Postfix snapshot 20180826 introduces server support for RFC 3030
CHUNKING (the BDAT command) without BINARYMIME, in both smtpd(8)
and postscreen(8).

Impact on existing configurations:
----------------------------------

- There are no changes for smtpd_mumble_restrictions, smtpd_proxy_filter,
  smtpd_milters, or for postscreen settings, except for the additional
  option to suppress the SMTP server's CHUNKING service announcement,
  for example, with:

  /etc/postfix/main.cf:
      smtpd_discard_ehlo_keywords = chunking

- There are no changes in the Postfix queue file content, no changes
  for down-stream SMTP servers or after-queue content filters, and
  no changes in the envelope or message content that Milters will
  receive.

Example SMTP session
--------------------

The main differences are that the Postfix SMTP server announces
"CHUNKING" support in the EHLO response, and that instead of sending
one DATA request, the remote SMTP client may send one or more BDAT
requests. In the example below, "S:" indicates server responses,
and "C:" indicates client requests.

    S: 220 server.example.com
    C: EHLO client.example.com
    S: 250-server.example.com
    S: 250-PIPELINING
    S: 250-...more announcements...
    S: 250 CHUNKING
    C: MAIL FROM:<sen...@example.com>
    S: 250 2.1.0 Ok
    C: RCPT TO:<recipi...@example.com>
    S: 250 2.1.5 Ok
    C: BDAT 10000
    C: ..followed by 10000 bytes...
    S: 250 2.0.0 Ok: 10000 bytes
    C: BDAT 123
    C: ..followed by 123 bytes...
    S: 250 2.0.0 Ok: 123 bytes
    C: BDAT 0 LAST
    S: 250 2.0.0 Ok: 10123 bytes queued as 41yYhh41qmznjbD
    C: QUIT
    S: 221 2.0.0 Bye

Internally in Postfix, there is no difference between mail that was
received with BDAT or with DATA. Postfix smtpd_mumble_restrictions,
policy delegation queries, smtpd_proxy_filter and Milters all behave
as if Postfix received (MAIL + RCPT + DATA + end-of-data). However,
Postfix will log BDAT-related failures as "xxx after BDAT" to avoid
complicating troubleshooting (xxx = 'lost connection' or 'timeout'),
and will log a warning when a client sends a malformed BDAT command.

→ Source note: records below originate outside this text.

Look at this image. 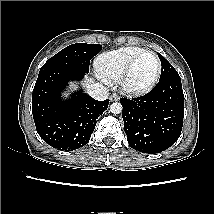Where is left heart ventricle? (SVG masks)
I'll list each match as a JSON object with an SVG mask.
<instances>
[{"instance_id":"1","label":"left heart ventricle","mask_w":214,"mask_h":214,"mask_svg":"<svg viewBox=\"0 0 214 214\" xmlns=\"http://www.w3.org/2000/svg\"><path fill=\"white\" fill-rule=\"evenodd\" d=\"M157 70V62L154 56L150 54L144 55L135 65L131 76L130 85L141 87L148 84L155 76Z\"/></svg>"}]
</instances>
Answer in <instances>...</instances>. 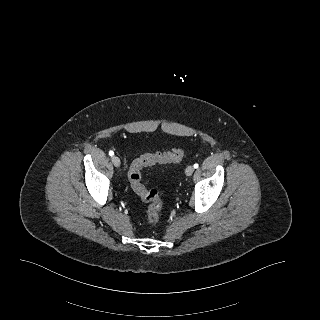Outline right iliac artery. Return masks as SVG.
<instances>
[{
  "label": "right iliac artery",
  "instance_id": "right-iliac-artery-1",
  "mask_svg": "<svg viewBox=\"0 0 320 320\" xmlns=\"http://www.w3.org/2000/svg\"><path fill=\"white\" fill-rule=\"evenodd\" d=\"M109 155H110V156H113V155H114V152H113V151H110V152H109Z\"/></svg>",
  "mask_w": 320,
  "mask_h": 320
}]
</instances>
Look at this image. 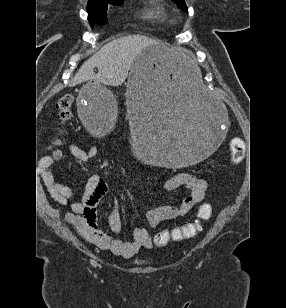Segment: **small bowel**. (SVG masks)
<instances>
[{
	"instance_id": "obj_1",
	"label": "small bowel",
	"mask_w": 286,
	"mask_h": 308,
	"mask_svg": "<svg viewBox=\"0 0 286 308\" xmlns=\"http://www.w3.org/2000/svg\"><path fill=\"white\" fill-rule=\"evenodd\" d=\"M69 151L73 156L82 160L88 159L96 153L95 148L83 151L75 145H69ZM54 163V159L50 156L42 158L40 164L41 177L51 198L57 203L65 205L75 193L73 189L55 179L52 172ZM164 186L168 190L183 187L186 194L180 204H168L150 209L146 213V220L150 228L157 227L163 221L185 216L204 199L207 182L193 174L180 172L166 180ZM107 192L108 185L102 176L98 174L89 176L80 200L73 202L71 212L65 215L66 221L85 240L100 248L108 249L118 256L130 258L143 248H151L152 241L146 228H136L133 232L132 241H123L98 228L96 207ZM49 211L52 215H58V212L53 208H50ZM108 224L113 233L120 232L121 220L116 205L109 212Z\"/></svg>"
}]
</instances>
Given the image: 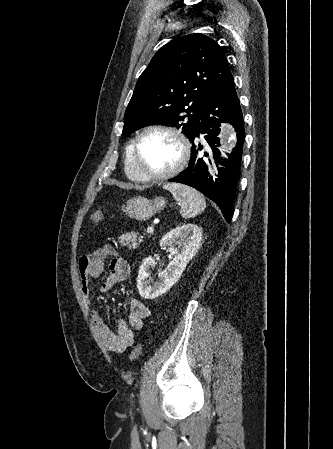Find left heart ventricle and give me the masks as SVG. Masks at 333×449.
<instances>
[{"mask_svg":"<svg viewBox=\"0 0 333 449\" xmlns=\"http://www.w3.org/2000/svg\"><path fill=\"white\" fill-rule=\"evenodd\" d=\"M180 157L177 141L162 132L147 134L140 144V165L147 174L163 173L171 169Z\"/></svg>","mask_w":333,"mask_h":449,"instance_id":"obj_1","label":"left heart ventricle"}]
</instances>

Benefits of CHUNKING (BDAT) support without BINARYMIME:
-------------------------------------------------------

Support for CHUNKING (BDAT) was added to improve interoperability
with some clients, a benefit that would reportedly exist even without
Postfix support for BINARYMIME.

Postfix does not support BINARYMIME at this time because:

- BINARYMIME support would require moderately invasive changes to
  support email content that is not line-oriented. With BINARYMIME,
  the Content-Length: header specifies the length of arbitrary
  content that has no line boundaries. Without BINARYMIME, binary
  content is base64-encoded, and formatted as lines of text.

- There is no conversion of BINARYMIME to a line-oriented 8BITMIME
  form that is compatible with legacy systems including UNIX mbox.
  The available options are to convert binary content into one of
  the 7bit forms (base64 or quoted-printable), or to return email
  as undeliverable. Any conversion would break digital signatures,
  so it would have to happen before signing.

Downsides of CHUNKING (BDAT) support:
-------------------------------------

The RFC 3030 authors did not specify any limitations on how clients
may pipeline commands (i.e. send commands without waiting for a
server response). If a server announces PIPELINING support, like
Postfix does, then a remote SMTP client can pipeline all commands
following EHLO, for example, MAIL/RCPT/BDAT/BDAT/MAIL/RCPT/BDAT,
without ever having to wait for a server response. This means that
with BDAT, the Postfix SMTP server cannot distinguish between a
well-behaved client and a spambot, based on their command pipelining
behavior. If you require "reject_unauth_pipelining" to block spambots,
turn off the CHUNKING support announcement as described above.